━━━━━ PROVIDED INFORMATION

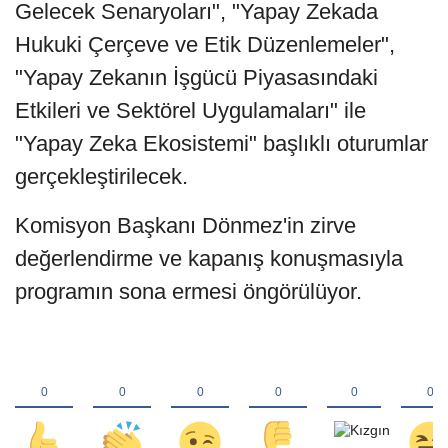
Gelecek Senaryoları", "Yapay Zekada
Hukuki Çerçeve ve Etik Düzenlemeler",
"Yapay Zekanın İşgücü Piyasasındaki
Etkileri ve Sektörel Uygulamaları" ile
"Yapay Zeka Ekosistemi" başlıklı oturumlar
gerçekleştirilecek.
Komisyon Başkanı Dönmez'in zirve
değerlendirme ve kapanış konuşmasıyla
programın sona ermesi öngörülüyor.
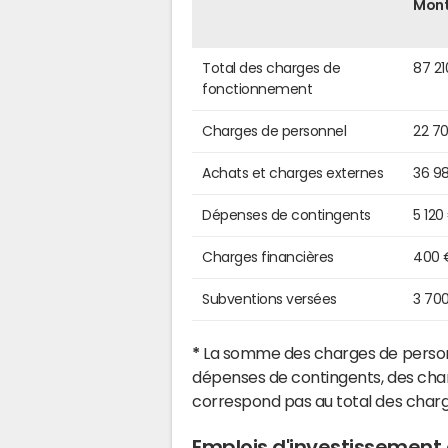
Mon
Total des charges de
87 21
fonctionnement
Charges de personnel
22 7
Achats et charges externes
36 9
Dépenses de contingents
5 120
Charges financières
400 
Subventions versées
3 70
*
La somme des charges de personn
dépenses de contingents, des char
correspond pas au total des char
Emplois d'investissemen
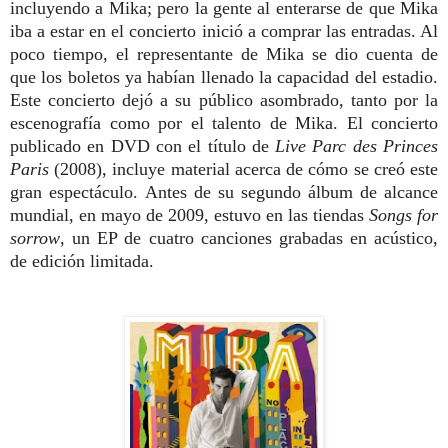
incluyendo a Mika; pero la gente al enterarse de que Mika
iba a estar en el concierto inició a comprar las entradas. Al
poco tiempo, el representante de Mika se dio cuenta de
que los boletos ya habían llenado la capacidad del estadio.
Este concierto dejó a su público asombrado, tanto por la
escenografía como por el talento de Mika. El concierto
publicado en DVD con el título de
Live Parc des Princes
Paris
(2008), incluye material acerca de cómo se creó este
gran espectáculo. Antes de su segundo álbum de alcance
mundial, en mayo de 2009, estuvo en las tiendas
Songs for
sorrow
, un EP de cuatro canciones grabadas en acústico,
de edición limitada.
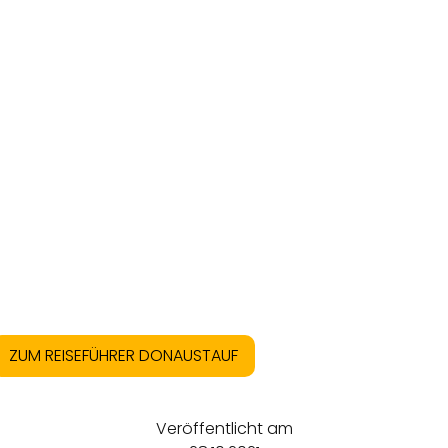
ZUM REISEFÜHRER DONAUSTAUF
Veröffentlicht am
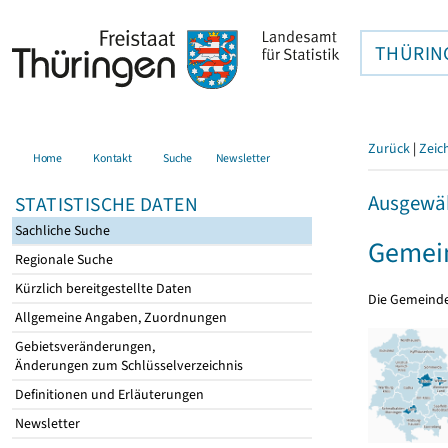
THÜRIN
Zurück
|
Zeic
Home
Kontakt
Suche
Newsletter
Ausgewäh
STATISTISCHE DATEN
Sachliche Suche
Gemein
Regionale Suche
Kürzlich bereitgestellte Daten
Die Gemeind
Allgemeine Angaben, Zuordnungen
Gebietsveränderungen,
Änderungen zum Schlüsselverzeichnis
Definitionen und Erläuterungen
Newsletter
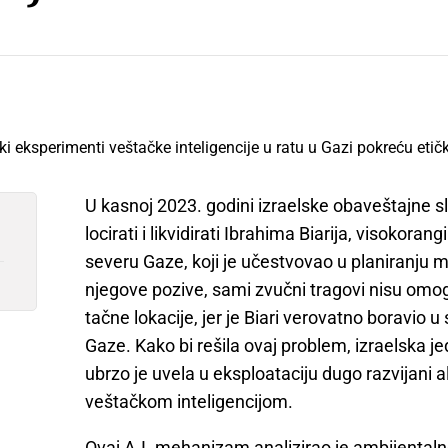
U kasnoj 2023. godini izraelske obaveštajne s
locirati i likvidirati Ibrahima Biarija, visok
severu Gaze, koji je učestvovao u planiranju m
njegove pozive, sami zvučni tragovi nisu omog
tačne lokacije, jer je Biari verovatno boravi
Gaze. Kako bi rešila ovaj problem, izraelska 
ubrzo je uvela u eksploataciju dugo razvijani 
veštačkom inteligencijom.
Ovaj A.I. mehanizam analizirao je ambijentaln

━━━━━━━━━━

* **WHAT NEEDS TO BE DONE**:
Each entry above should be reproduced exactly, with the pictures removed.

* **RESULT BELOW**:
Gelecek Senaryoları", "Yapay Zekada
Hukuki Çerçeve ve Etik Düzenlemeler",
"Yapay Zekanın İşgücü Piyasasındaki
Etkileri ve Sektörel Uygulamaları" ile
"Yapay Zeka Ekosistemi" başlıklı oturumlar
gerçekleştirilecek.
Komisyon Başkanı Dönmez'in zirve
değerlendirme ve kapanış konuşmasıyla
programın sona ermesi öngörülüyor.
Mon
Total des charges de
87 21
fonctionnement
Charges de personnel
22 7
Achats et charges externes
36 9
Dépenses de contingents
5 120
Charges financières
400 
Subventions versées
3 70
*
La somme des charges de personn
dépenses de contingents, des char
correspond pas au total des char
Emplois d'investissemen
incluyendo a Mika; pero la gente al enterarse de que Mika
iba a estar en el concierto inició a comprar las entradas. Al
poco tiempo, el representante de Mika se dio cuenta de
que los boletos ya habían llenado la capacidad del estadio.
Este concierto dejó a su público asombrado, tanto por la
escenografía como por el talento de Mika. El concierto
publicado en DVD con el título de
Live Parc des Princes
Paris
(2008), incluye material acerca de cómo se creó este
gran espectáculo. Antes de su segundo álbum de alcance
mundial, en mayo de 2009, estuvo en las tiendas
Songs for
sorrow
, un EP de cuatro canciones grabadas en acústico,
de edición limitada.
ZUM REISEFÜHRER DONAUSTAUF
Veröffentlicht am
THÜRIN
Zurück
|
Zeic
Home
Kontakt
Suche
Newsletter
Ausgewäh
STATISTISCHE DATEN
Sachliche Suche
Gemein
Regionale Suche
Kürzlich bereitgestellte Daten
Die Gemeind
Allgemeine Angaben, Zuordnungen
Gebietsveränderungen,
Änderungen zum Schlüsselverzeichnis
Definitionen und Erläuterungen
Newsletter
U kasnoj 2023. godini izraelske obaveštajne s
locirati i likvidirati Ibrahima Biarija, visok
severu Gaze, koji je učestvovao u planiranju m
njegove pozive, sami zvučni tragovi nisu omog
tačne lokacije, jer je Biari verovatno boravi
Gaze. Kako bi rešila ovaj problem, izraelska 
ubrzo je uvela u eksploataciju dugo razvijani 
veštačkom inteligencijom.
Ovaj A.I. mehanizam analizirao je ambijentaln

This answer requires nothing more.